Près de 9.000 internautes, dont de nombreux Tunisiens, se sont lancés dans une guerre numérique à l’encontre du gouvernement du pays. Mission de ces “Anonymous“, faire plier le pays aux exigences libertaires des internautes. “Le temps de la vérité est arrivé“, expriment les Anonymous sur le site Public Pad, “Le temps pour que les gens s’expriment librement, et que leurs voix soient entendues partout dans le monde. Le gouvernement tunisien veut contrôler le présent, par le mensonge et la désinformation, pour imposer une voie vers le futur en cachant la vérité à ses citoyens. Nous ne garderons pas le silence pendant que cela arrive. Anonymous a entendu le cri de liberté du peuple tunisien. Anonymous est prêt à aider le peuple tunisien dans sa lutte contre l’oppression. Ceci est un avertissement pour le gouvernement tunisien: la violation de la liberté d’expression et de l’information de ses citoyens ne sera pas tolérée. Les attaques continueront jusqu’à ce que le gouvernement tunisien respecte les droits de ses citoyens à la liberté d’expression et de l’information et arrête la censure de l’Internet. Seul le gouvernement tunisien peut arrêter cette situation. Libérez l’Internet, et les attaques prendront fin.
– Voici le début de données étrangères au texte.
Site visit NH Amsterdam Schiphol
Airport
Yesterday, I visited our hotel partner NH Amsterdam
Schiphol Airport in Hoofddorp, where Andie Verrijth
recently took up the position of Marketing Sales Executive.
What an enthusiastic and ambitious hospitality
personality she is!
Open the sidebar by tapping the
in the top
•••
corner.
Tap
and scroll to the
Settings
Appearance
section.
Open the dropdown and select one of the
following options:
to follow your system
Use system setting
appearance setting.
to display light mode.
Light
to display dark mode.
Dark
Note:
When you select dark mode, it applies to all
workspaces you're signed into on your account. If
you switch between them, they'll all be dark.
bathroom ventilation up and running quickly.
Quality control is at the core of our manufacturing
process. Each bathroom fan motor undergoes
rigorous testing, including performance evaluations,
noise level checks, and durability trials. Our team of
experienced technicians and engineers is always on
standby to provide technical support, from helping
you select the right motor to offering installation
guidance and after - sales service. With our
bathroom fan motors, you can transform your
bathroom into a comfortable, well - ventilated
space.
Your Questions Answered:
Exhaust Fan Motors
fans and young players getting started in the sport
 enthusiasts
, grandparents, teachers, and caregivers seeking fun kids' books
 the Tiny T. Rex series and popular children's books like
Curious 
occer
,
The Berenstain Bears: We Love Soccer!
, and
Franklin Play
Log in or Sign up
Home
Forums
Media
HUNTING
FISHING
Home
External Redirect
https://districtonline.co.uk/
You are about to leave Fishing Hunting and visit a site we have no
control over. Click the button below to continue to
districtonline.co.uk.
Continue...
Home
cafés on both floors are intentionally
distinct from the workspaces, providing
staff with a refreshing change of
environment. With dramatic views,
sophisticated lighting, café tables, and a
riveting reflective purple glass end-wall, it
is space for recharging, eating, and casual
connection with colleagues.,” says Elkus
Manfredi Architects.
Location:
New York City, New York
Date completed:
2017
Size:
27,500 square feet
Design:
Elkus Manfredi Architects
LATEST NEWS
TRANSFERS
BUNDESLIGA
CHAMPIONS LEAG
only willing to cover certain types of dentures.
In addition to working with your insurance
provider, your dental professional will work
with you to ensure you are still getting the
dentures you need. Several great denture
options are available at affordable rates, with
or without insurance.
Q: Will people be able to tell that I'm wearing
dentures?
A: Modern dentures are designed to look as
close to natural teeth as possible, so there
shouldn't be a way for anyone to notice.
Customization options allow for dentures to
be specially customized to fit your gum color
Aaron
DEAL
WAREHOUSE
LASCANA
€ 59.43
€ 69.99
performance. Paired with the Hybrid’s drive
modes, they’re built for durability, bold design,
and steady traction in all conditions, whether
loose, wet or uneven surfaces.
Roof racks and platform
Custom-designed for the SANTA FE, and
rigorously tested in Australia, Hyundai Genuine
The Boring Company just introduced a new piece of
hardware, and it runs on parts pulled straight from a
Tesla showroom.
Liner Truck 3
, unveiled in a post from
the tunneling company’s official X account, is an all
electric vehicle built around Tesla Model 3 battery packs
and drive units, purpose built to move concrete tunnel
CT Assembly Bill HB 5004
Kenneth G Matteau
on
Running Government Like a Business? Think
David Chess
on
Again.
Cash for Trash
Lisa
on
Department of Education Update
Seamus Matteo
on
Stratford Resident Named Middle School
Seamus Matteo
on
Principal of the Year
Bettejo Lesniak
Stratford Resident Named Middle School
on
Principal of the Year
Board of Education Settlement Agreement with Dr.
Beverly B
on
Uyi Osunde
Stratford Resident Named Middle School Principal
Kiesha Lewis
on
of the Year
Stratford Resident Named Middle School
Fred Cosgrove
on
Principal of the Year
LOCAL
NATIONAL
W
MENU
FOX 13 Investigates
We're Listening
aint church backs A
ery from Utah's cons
Continuez l’oppression, et ces attaques ne seront que le début du combat.”

Bilan de cette déclaration de guerre numérique, plusieurs sites du gouvernement (.gov.tn ) ont été bloqués dont carthage.tn, ATI.tn, sakher-el-materi.com, bawaba.gov.tn. Des sites gouvernementaux bloqués à coup d’attaques DDoS, des Dénis de Services Distribués empêchant les serveurs de fonctionner en les noyant sous des millions de requêtes. Une action de centaines d’hacktivistes à la suite d’affrontements à Sidi Bouzid, fin décembre. Une manifestation sociale qui s’est conclue par des tirs de la garde nationale.

Le niveau d’alerte informatique affiché par l’ANSI, avant que le site soit coupé du web, affichait un “Niveau d’alerte national élevé“.